Colon and Rectal Resection

Episode-based cost measures represent the cost to Medicare for the items and services provided to a patient during an episode of care (“episode”). In all supplemental documentation, “cost” generally means the standardized Medicare allowed amount, and claims data from Medicare Parts A and B are used to construct the episode-based cost measures. The Colon and Rectal Resection episode-based cost measure evaluates a clinician’s risk-adjusted cost to Medicare for patients who receive colon or rectal resection for either benign or malignant indications during the performance period. The measure score is the clinician’s risk-adjusted cost for the episode group averaged across all episodes attributed to the clinician. This procedural measure includes costs of services that are clinically related to the attributed clinician’s role in managing care during each episode from 15 days prior to the clinical event that opens, or “triggers,” the episode through 90 days after the trigger.

Diabetes

Episode-based cost measures represent the cost to Medicare for the items and services provided to a patient during an episode of care (“episode”). In all supplemental documentation, the term “cost” generally means the standardized Medicare allowed amount, and claims data from Medicare Parts A, B, and D are used to construct this episode-based cost measure. The Diabetes episode-based cost measure evaluates a clinician’s or clinician group’s risk-adjusted cost to Medicare for patients receiving medical care to manage and treat diabetes. This chronic condition measure includes the costs of services that are clinically related to the attributed clinician’s role in managing care during a Diabetes episode.

Depression

Patients receiving medical care to manage and treat depression. This chronic condition measure includes the costs of services that are clinically related to the attributed clinician’s role in managing care during a Depression episode.

Emergency Medicine

Patients who have an Emergency Department (ED) during the year.
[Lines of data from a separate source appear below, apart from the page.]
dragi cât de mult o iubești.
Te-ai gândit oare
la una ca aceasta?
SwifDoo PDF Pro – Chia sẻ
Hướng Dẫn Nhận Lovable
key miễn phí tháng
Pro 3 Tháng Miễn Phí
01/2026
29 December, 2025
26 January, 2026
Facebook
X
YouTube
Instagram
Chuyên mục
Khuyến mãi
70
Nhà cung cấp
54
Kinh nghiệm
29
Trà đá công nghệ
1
Elective Outpatient Percutaneous Coronary Intervention (PCI)

Episode-based cost measures represent the cost to Medicare for the items and services provided to a patient during an episode of care (“episode”). In all supplemental documentation, “cost” generally means the standardized Medicare allowed amount, and claims data from Medicare Parts A and B are used to construct the episode-based cost measures. The Elective Outpatient PCI episode-based cost measure evaluates a clinician’s risk-adjusted cost to Medicare for patients who undergo elective outpatient PCI surgery to place a coronary stent for heart disease during the performance period. The measure score is the clinician’s risk-adjusted cost for the episode group averaged across all episodes attributed to the clinician. This procedural measure includes costs of services that are clinically related to the attributed clinician’s role in managing care during each episode from the clinical event that opens, or “triggers,” the episode through 30 days after the trigger.
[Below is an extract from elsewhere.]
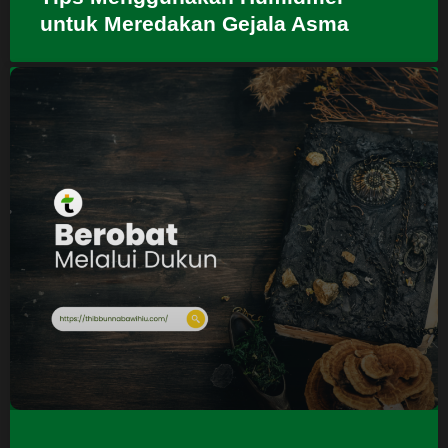
untuk Meredakan Gejala Asma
End-Stage Renal Disease (ESRD) episode-based cost measure

Episode-based cost measures represent the cost to Medicare for the items and services provided to a patient during an episode of care (“episode”). In all supplemental documentation, the term “cost” generally means the standardized Medicare allowed amount, and claims data from Medicare Parts A, B, and D are used to construct this episode-based cost measure.
The ESRD episode-based cost measure evaluates a clinician’s or clinician group’s risk-adjusted and specialty-adjusted cost to Medicare for patients who receive medical care to manage ESRD. This chronic condition measure includes the costs of services that are clinically related to the attributed clinician’s role in managing care during an ESRD episode.